Il collasso del fronte africano e lo sbarco degli Alleati in Sicilia portarono il 25 luglio 1943 alla caduta di Mussolini e alla sua sostituzione con Badoglio sotto il patrocinio della monarchia. Il nuovo governo negoziò in segreto un armistizio con gli Alleati. Per evitare la resa, l'8 settembre le forze tedesche invasero rapidamente le zone centrali e settentrionali del paese, Ponendo Mussolini a capo della Repubblica Sociale Italiana (RSI) con sede a Salò. Il re e il suo governo si rifugiarono al sud, ora saldamente in mano agli alleati.

Con il paese spaccato in due, la nuova situazione significò l'immediata liberazione di quegli ebrei (in massima parte stranieri) che erano confinati nei campi d'internamento del Sud, ma un subitaneo e drammatico cambiamento per i circa 43.000 ebrei (35.000 italiani e 8.000 stranieri) che vivevano ora sotto occupazione nazista e soggetti ad immediata deportazione.[18]
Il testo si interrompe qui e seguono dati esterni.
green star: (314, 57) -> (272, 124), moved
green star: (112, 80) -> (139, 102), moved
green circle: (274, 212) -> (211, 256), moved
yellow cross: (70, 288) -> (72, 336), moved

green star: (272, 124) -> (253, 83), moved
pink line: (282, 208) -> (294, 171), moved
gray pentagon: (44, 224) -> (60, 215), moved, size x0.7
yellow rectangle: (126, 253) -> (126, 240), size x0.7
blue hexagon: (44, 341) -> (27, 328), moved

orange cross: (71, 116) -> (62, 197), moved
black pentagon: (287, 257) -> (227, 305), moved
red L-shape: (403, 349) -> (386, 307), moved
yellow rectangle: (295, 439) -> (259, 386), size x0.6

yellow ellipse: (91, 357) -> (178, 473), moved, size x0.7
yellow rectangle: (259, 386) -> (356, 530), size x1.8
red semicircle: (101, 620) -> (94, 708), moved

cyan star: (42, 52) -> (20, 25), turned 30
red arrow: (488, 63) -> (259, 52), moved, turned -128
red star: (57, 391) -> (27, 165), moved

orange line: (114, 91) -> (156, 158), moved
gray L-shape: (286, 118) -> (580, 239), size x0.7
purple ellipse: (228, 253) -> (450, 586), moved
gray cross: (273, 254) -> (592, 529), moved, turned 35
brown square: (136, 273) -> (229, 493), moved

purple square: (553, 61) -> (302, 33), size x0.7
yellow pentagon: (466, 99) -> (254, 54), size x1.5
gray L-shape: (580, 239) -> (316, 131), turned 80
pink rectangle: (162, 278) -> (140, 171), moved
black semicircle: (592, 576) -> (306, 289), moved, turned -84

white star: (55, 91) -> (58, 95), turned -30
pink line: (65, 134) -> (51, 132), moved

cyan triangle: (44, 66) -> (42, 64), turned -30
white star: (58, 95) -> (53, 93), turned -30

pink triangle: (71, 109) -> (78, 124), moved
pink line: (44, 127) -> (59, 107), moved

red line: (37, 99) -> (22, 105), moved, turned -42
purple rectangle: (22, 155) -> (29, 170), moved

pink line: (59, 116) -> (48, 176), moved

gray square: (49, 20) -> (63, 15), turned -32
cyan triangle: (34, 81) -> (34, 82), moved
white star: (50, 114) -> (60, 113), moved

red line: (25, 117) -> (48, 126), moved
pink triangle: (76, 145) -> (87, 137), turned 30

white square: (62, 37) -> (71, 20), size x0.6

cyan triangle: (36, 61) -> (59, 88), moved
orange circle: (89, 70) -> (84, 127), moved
La macchina di morte dell'Olocausto si mise in moto con effetto immediato, con l'intento di applicare la "soluzione finale" all'intera popolazione ebraica in Italia. Non mancarono gli eccidi e le stragi in loco (episodi brutali come l'Olocausto del Lago Maggiore), ma secondo una prassi ormai consolidata nei paesi dell'Europa occidentale, lo sterminio si realizza in modo più discreto attraverso l'arresto e la deportazione degli ebrei verso i campi di sterminio dell'Europa centrale dove potevano essere compiuti lontani da occhi indiscreti. Dai campi di internamento fascisti si passa ad un sistema integrato di campi di concentramento e transito finalizzato all'organizzazione di trasporti ferroviari verso i campi di sterminio, in primo luogo Auschwitz. Si richiede anche un'azione capillare di polizia per la ricerca e la cattura dei fuggitivi. A tale opera si dedicano dapprima speciali reparti delle SS, al comando di Theodor Dannecker, un veterano della soluzione finale, gia' attivo in Francia e Bulgaria.[19] Si compirono le prime grandi retate: il 9 ottobre a Trieste e poi il 16 ottobre il rastrellamento del ghetto di Roma. Quindi tra fine ottobre e inizio novembre si procedette ad arresti di massa, in Toscana, Bologna e nel triangolo Milano-Torino-Genova. Per non suscitare proteste e tensioni, all'inizio alcune nazionalità (ungherese, inglese) furono escluse dalle deportazioni, cosi' come furono esentati dalla cattura gli ebrei con genitore o coniuge "ariano".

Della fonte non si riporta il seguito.